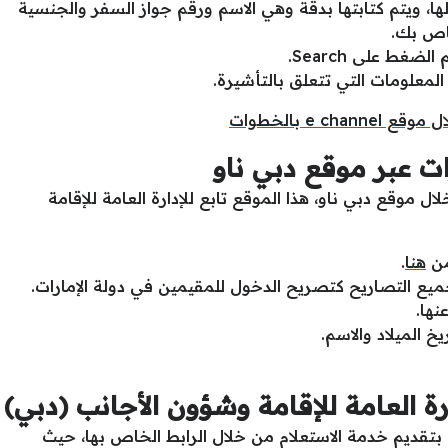
، ويتم كتابتها بدقة وهي الاسم ورقم جواز السفر والجنسية
خاص بك.
غط على Search.
المعلومات التي تتعلق بالتأشيرة.
e c بالخطوات
ات عبر موقع دبي ناو
ال موقع دبي ناو، هذا الموقع تابع للإدارة العامة للإقامة
من
هنا
.
جميع التصاريح كتصريح الدخول للمقيمين في دولة الإمارات.
نها.
 الميلاد والاسم.
رة العامة للإقامة وشؤون الأجانب (دبي)
ب بتقديم خدمة الاستعلام من خلال الرابط الخاص بها، حيث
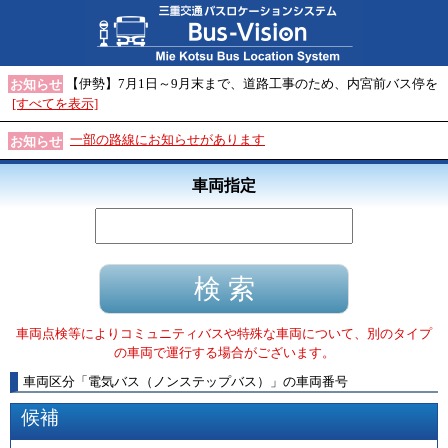
【伊勢】7月1日～9月末まで、道路工事のため、内宮前バス停を
お知らせ
[すべてを表示]
一部の路線にお知らせがあります
お知らせ
車両指定
車両点検等によりコミュニティバスや特殊な車両について、別のタイプ
の車両で運行する場合がございます。
車両区分
「
電気バス（ノンステップバス）
」
の車両番号
候補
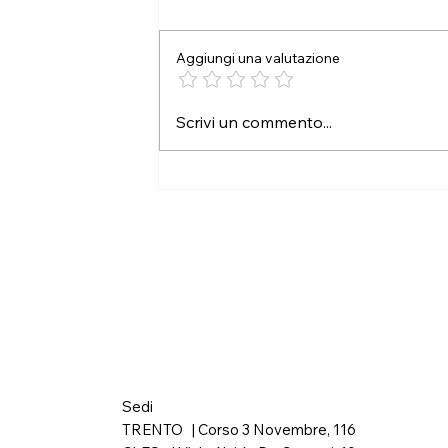
Tutti al cinema!
Aggiungi una valutazione
Scrivi un commento...
Sedi
TRENTO | Corso 3 Novembre, 116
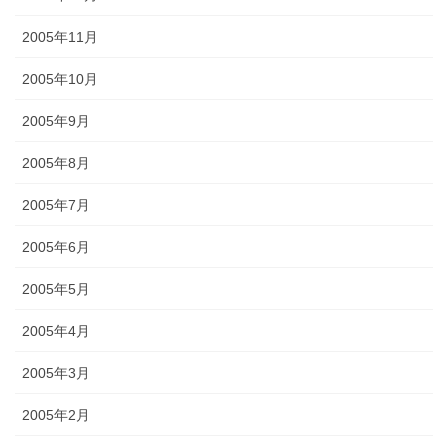
2005年11月
2005年10月
2005年9月
2005年8月
2005年7月
2005年6月
2005年5月
2005年4月
2005年3月
2005年2月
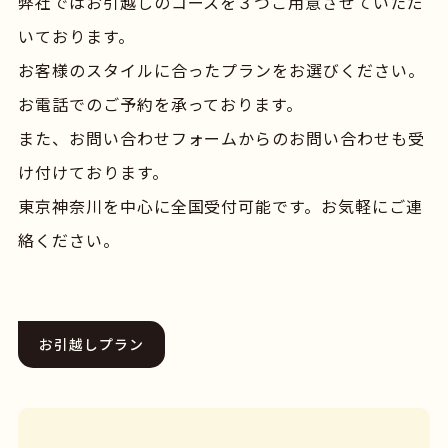
弊社ではお引越しのコースを３つご用意させていただ
いております。
お客様のスタイルに合ったプランをお選びください。
お電話でのご予約を承っております。
また、お問い合わせフォームからのお問い合わせも受
け付けております。
東京神奈川を中心に全国受付可能です。お気軽にご連
絡ください。
お引越しプラン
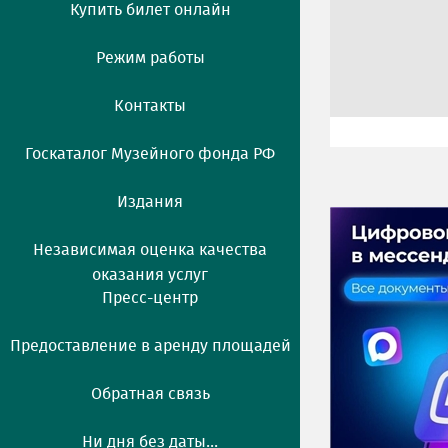
Купить билет онлайн
Режим работы
Контакты
Госкаталог Музейного фонда РФ
Издания
Независимая оценка качества
оказания услуг
Пресс-центр
Предоставление в аренду площадей
Обратная связь
Ни дня без даты...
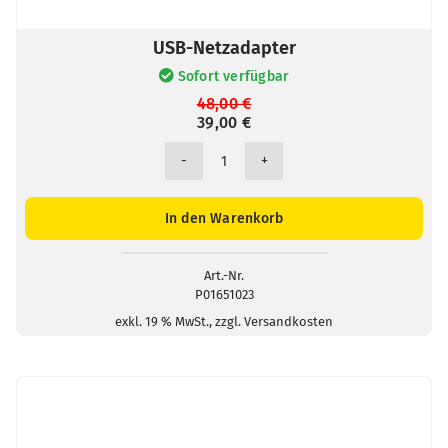
USB-Netzadapter
Sofort verfügbar
Ursprünglicher
Aktueller
48,00
€
39,00
Preis
Preis
€
war:
ist:
48,00 €
39,00 €.
USB-
Netzadapter
Menge
In den Warenkorb
Art.-Nr.
P01651023
exkl. 19 % MwSt., zzgl. Versandkosten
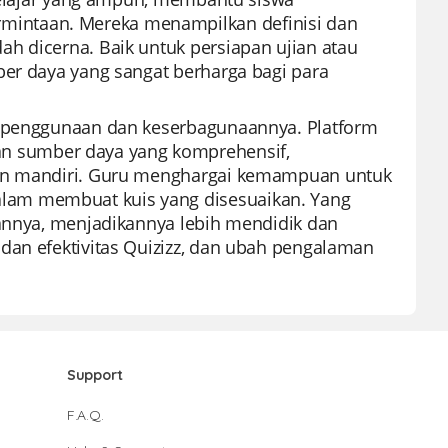
intaan. Mereka menampilkan definisi dan
h dicerna. Baik untuk persiapan ujian atau
ber daya yang sangat berharga bagi para
an penggunaan dan keserbagunaannya. Platform
 sumber daya yang komprehensif,
ihan mandiri. Guru menghargai kemampuan untuk
lam membuat kuis yang disesuaikan. Yang
aannya, menjadikannya lebih mendidik dan
dan efektivitas Quizizz, dan ubah pengalaman
Support
F.A.Q.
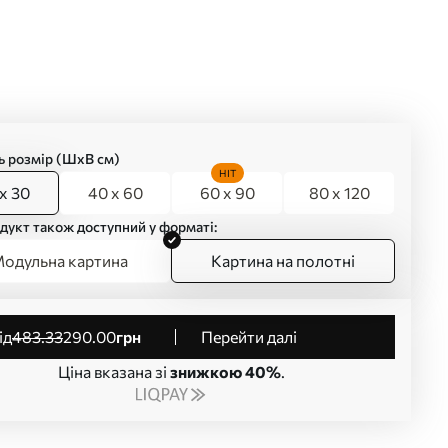
ь розмір (ШхВ см)
HIT
x 30
40 x 60
60 x 90
80 x 120
дукт також доступний у форматі:
одульна картина
Картина на полотні
від
483
.33
290
.00
грн
Перейти далі
Ціна вказана зі
знижкою 40%
.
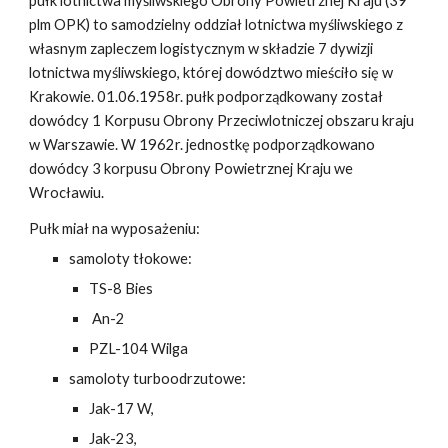
pułk lotnictwa myśliwskiego Obrony Powietrznej Kraju (39
plm OPK) to samodzielny oddział lotnictwa myśliwskiego z
własnym zapleczem logistycznym w składzie 7 dywizji
lotnictwa myśliwskiego, której dowództwo mieściło się w
Krakowie. 01.06.1958r. pułk podporządkowany został
dowódcy 1 Korpusu Obrony Przeciwlotniczej obszaru kraju
w Warszawie. W 1962r. jednostkę podporządkowano
dowódcy 3 korpusu Obrony Powietrznej Kraju we
Wrocławiu.
Pułk miał na wyposażeniu:
samoloty tłokowe:
TS-8 Bies
An-2
PZL-104 Wilga
samoloty turboodrzutowe:
Jak-17 W,
Jak-23,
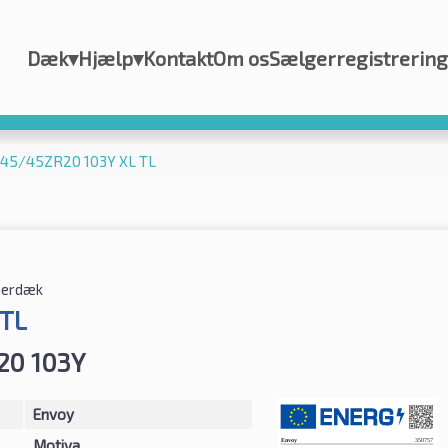
Dæk
▾
Hjælp
▾
Kontakt
Om os
Sælgerregistrering
245/45ZR20 103Y XL TL
erdæk
 TL
20 103Y
Envoy
Motiva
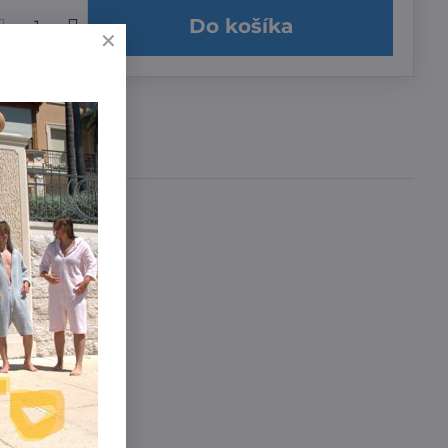
Do košíka
učenia
a 3,99 €
,99 €
íme zadarmo
!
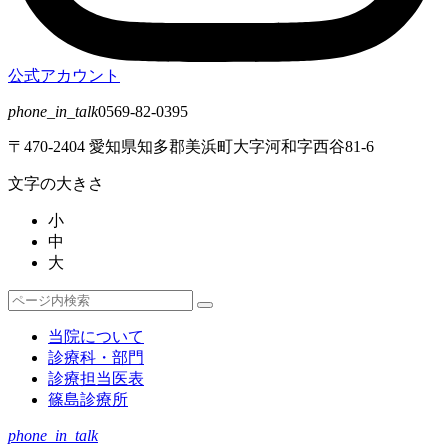
公式アカウント
phone_in_talk
0569-82-0395
〒470-2404 愛知県知多郡美浜町大字河和字西谷81-6
文字の大きさ
小
中
大
検
検
索
索
当院について
対
診療科・部門
象:
診療担当医表
篠島診療所
phone_in_talk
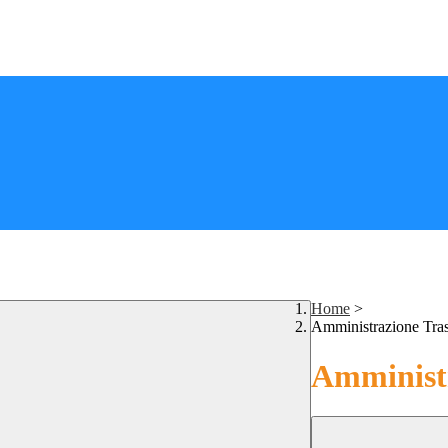
Home
>
Amministrazione Tra
Amministr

########################################

• TO DO: Everything from the line with "dowódcy 3 korpusu Obrony Powietrznej Kraju we" through the last line of the listing should be retyped exactly, with both end lines kept and the pictures left out.

• RESPONSE:
dowódcy 3 korpusu Obrony Powietrznej Kraju we
Wrocławiu.
Pułk miał na wyposażeniu:
samoloty tłokowe:
TS-8 Bies
An-2
PZL-104 Wilga
samoloty turboodrzutowe:
Jak-17 W,
Jak-23,
Dæk
▾
Hjælp
▾
Kontakt
Om os
Sælgerregistrering
245/45ZR20 103Y XL TL
erdæk
 TL
20 103Y
Envoy
Motiva
Do košíka
učenia
a 3,99 €
,99 €
íme zadarmo
!
公式アカウント
phone_in_talk
0569-82-0395
〒470-2404 愛知県知多郡美浜町大字河和字西谷81-6
文字の大きさ
小
中
大
検
検
索
索
当院について
対
診療科・部門
象:
診療担当医表
篠島診療所
phone_in_talk
Home
>
Amministrazione Tra
Amministr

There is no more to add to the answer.